If there is no agreement on the payment of interest in the loan contract, it shall be deemed that there is no interest.
If the loan contract does not specify the payment method of interest, and the parties cannot reach a supplementary agreement, the interest shall be determined according to the local or the parties' trading methods, trading habits, market interest rates and other factors; Loans between natural persons are regarded as interest-free. Article 687 A general suretyship is one in which the parties stipulate in the suretyship contract that the surety shall bear the suretyship liability when the debtor fails to perform the debt.
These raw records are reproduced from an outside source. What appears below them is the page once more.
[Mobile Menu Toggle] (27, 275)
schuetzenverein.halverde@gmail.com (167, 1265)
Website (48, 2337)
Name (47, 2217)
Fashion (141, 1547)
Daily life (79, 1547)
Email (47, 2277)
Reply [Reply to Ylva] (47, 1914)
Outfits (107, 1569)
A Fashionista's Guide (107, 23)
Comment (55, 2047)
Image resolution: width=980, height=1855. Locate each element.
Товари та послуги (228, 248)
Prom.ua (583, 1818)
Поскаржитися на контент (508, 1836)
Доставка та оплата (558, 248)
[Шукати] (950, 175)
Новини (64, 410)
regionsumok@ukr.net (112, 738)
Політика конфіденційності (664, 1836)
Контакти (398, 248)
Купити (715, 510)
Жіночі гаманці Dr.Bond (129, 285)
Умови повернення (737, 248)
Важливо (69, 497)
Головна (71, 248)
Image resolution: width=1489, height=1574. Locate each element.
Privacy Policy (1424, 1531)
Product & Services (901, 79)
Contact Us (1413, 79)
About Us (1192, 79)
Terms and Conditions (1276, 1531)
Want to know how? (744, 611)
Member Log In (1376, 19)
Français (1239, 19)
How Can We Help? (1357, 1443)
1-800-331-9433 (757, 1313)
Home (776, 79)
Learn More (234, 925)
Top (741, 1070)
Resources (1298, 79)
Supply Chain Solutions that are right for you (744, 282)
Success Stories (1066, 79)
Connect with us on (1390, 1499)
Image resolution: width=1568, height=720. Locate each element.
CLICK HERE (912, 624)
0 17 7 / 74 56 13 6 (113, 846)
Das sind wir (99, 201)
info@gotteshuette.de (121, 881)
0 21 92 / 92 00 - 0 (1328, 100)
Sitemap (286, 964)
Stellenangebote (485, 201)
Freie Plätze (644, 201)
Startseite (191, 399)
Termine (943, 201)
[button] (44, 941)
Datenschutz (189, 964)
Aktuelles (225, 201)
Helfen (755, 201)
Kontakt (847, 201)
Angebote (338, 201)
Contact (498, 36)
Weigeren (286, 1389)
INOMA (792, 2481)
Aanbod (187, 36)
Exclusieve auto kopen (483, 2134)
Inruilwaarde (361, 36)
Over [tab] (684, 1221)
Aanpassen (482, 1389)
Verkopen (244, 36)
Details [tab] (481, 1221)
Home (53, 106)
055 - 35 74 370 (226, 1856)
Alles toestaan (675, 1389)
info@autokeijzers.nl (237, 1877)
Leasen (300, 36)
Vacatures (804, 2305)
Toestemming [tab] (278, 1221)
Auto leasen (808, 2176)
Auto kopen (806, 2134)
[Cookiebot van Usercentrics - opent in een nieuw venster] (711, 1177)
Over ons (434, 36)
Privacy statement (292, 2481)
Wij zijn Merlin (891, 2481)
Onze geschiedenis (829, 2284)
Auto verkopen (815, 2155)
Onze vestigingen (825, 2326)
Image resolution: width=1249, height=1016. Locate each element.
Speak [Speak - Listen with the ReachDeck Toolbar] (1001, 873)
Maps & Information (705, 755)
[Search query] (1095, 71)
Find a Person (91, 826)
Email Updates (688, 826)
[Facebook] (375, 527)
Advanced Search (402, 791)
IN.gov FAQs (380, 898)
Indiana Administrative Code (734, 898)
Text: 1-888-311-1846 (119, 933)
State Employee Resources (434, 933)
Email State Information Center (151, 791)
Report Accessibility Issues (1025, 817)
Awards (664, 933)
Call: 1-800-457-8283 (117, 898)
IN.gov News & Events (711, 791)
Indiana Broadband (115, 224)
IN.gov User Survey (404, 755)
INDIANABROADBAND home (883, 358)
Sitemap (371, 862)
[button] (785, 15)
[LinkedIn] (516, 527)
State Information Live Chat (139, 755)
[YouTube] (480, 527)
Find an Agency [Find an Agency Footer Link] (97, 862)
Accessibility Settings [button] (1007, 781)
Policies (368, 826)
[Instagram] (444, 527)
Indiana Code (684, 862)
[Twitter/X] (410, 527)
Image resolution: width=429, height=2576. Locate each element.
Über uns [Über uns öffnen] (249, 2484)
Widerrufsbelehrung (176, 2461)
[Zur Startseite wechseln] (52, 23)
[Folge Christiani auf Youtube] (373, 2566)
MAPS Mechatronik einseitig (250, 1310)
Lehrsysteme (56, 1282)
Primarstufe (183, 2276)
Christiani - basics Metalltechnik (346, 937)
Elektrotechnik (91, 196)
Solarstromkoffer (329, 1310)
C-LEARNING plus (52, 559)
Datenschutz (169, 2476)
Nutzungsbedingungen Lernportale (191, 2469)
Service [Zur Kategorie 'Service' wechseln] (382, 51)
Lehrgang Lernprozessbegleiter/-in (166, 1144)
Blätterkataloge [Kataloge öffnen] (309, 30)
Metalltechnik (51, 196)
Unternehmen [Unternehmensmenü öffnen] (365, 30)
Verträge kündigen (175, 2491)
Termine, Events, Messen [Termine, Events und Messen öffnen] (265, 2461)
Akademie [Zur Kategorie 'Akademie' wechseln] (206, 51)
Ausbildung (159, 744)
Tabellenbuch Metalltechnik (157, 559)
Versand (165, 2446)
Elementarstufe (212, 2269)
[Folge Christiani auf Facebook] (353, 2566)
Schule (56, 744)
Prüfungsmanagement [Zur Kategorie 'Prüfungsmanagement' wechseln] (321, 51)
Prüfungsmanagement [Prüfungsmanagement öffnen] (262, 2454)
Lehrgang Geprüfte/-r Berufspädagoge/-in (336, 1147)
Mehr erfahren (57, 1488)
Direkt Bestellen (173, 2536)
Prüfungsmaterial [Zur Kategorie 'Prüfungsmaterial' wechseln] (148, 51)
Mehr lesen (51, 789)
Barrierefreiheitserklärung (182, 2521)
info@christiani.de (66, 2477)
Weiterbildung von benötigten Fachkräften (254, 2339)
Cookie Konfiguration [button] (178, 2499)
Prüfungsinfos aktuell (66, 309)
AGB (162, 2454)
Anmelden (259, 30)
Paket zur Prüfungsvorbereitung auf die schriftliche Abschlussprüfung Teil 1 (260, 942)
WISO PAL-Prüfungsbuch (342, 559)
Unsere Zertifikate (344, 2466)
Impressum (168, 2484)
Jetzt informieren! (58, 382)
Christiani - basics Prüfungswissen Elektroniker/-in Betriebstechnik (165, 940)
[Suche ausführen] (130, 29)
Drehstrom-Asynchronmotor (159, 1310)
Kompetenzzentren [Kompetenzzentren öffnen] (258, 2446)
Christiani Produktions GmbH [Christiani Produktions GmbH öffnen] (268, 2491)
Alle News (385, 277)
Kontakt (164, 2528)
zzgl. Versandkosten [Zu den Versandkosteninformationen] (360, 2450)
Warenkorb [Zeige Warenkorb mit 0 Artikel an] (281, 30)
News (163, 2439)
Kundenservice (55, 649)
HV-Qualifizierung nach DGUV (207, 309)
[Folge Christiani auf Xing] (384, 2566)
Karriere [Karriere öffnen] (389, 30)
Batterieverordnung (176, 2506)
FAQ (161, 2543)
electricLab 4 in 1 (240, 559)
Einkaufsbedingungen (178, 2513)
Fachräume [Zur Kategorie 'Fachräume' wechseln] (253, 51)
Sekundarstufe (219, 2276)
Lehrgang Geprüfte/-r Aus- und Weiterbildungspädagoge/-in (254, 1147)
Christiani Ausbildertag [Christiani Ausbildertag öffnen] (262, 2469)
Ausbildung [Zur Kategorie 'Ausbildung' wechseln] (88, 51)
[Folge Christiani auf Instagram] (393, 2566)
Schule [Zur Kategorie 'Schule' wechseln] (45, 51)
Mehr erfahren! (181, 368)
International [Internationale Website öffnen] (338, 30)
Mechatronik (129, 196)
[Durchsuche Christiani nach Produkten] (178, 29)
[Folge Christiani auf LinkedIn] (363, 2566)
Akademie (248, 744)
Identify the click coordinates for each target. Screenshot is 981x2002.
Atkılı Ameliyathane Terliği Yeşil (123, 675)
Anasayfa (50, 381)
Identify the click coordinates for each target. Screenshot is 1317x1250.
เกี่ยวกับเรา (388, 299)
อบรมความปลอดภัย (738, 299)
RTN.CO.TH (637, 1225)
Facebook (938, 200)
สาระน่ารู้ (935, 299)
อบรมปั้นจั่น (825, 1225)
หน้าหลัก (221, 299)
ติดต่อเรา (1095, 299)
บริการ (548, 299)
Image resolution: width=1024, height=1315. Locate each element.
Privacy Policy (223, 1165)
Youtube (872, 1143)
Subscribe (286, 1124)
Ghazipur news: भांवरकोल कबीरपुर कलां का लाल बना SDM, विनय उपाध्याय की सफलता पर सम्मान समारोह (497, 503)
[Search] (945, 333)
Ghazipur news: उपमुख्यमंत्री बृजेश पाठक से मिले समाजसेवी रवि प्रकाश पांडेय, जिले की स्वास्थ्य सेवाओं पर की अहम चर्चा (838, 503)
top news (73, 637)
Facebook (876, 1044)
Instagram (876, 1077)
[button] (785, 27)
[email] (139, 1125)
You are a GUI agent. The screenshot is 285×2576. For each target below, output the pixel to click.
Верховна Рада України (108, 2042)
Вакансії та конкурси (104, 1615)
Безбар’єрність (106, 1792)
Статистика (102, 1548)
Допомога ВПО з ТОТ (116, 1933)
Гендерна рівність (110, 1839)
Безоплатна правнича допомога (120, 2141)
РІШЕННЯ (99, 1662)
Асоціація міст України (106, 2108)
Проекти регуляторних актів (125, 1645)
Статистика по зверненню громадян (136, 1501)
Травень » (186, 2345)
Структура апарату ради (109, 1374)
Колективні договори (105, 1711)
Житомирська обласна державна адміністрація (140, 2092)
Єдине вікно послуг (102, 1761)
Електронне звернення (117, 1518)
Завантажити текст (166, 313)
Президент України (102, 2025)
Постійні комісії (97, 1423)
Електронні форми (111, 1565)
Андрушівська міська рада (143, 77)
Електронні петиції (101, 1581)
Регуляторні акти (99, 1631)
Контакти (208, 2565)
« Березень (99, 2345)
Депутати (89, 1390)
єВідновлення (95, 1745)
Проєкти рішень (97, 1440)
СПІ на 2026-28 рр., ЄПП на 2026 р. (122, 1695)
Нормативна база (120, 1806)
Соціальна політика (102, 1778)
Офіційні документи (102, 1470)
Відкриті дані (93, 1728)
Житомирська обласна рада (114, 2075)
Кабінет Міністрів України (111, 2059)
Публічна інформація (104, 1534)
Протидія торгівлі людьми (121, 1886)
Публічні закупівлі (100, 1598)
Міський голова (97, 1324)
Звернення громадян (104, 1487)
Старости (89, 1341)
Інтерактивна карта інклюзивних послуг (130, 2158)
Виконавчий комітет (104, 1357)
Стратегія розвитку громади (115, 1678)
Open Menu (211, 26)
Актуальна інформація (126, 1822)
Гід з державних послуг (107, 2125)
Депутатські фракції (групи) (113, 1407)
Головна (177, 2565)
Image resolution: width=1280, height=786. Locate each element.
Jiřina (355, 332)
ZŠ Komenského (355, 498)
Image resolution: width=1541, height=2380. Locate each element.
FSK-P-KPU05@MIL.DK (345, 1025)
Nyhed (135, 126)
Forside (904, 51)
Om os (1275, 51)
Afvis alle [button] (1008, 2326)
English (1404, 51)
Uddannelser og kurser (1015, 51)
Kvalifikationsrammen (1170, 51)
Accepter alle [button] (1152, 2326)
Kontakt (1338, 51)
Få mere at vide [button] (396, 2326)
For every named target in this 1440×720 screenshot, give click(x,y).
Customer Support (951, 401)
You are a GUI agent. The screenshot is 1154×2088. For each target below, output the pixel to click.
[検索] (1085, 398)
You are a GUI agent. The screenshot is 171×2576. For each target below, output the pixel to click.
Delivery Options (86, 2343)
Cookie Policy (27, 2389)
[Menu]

The guarantor of a general guarantee has the right to refuse to undertake the guarantee liability to the creditor before the main contract dispute has been tried or arbitrated and the debtor's property has been enforced according to law, except in one of the following circumstances:
(1) The debtor's whereabouts are unknown and there is no property available for execution;
(2) The people's court has accepted the bankruptcy case of the debtor;
(3) The creditor has evidence to prove that the debtor's property is insufficient to perform all debts or cannot perform debts;
(4) The Guarantor waives the rights stipulated in this clause in writing.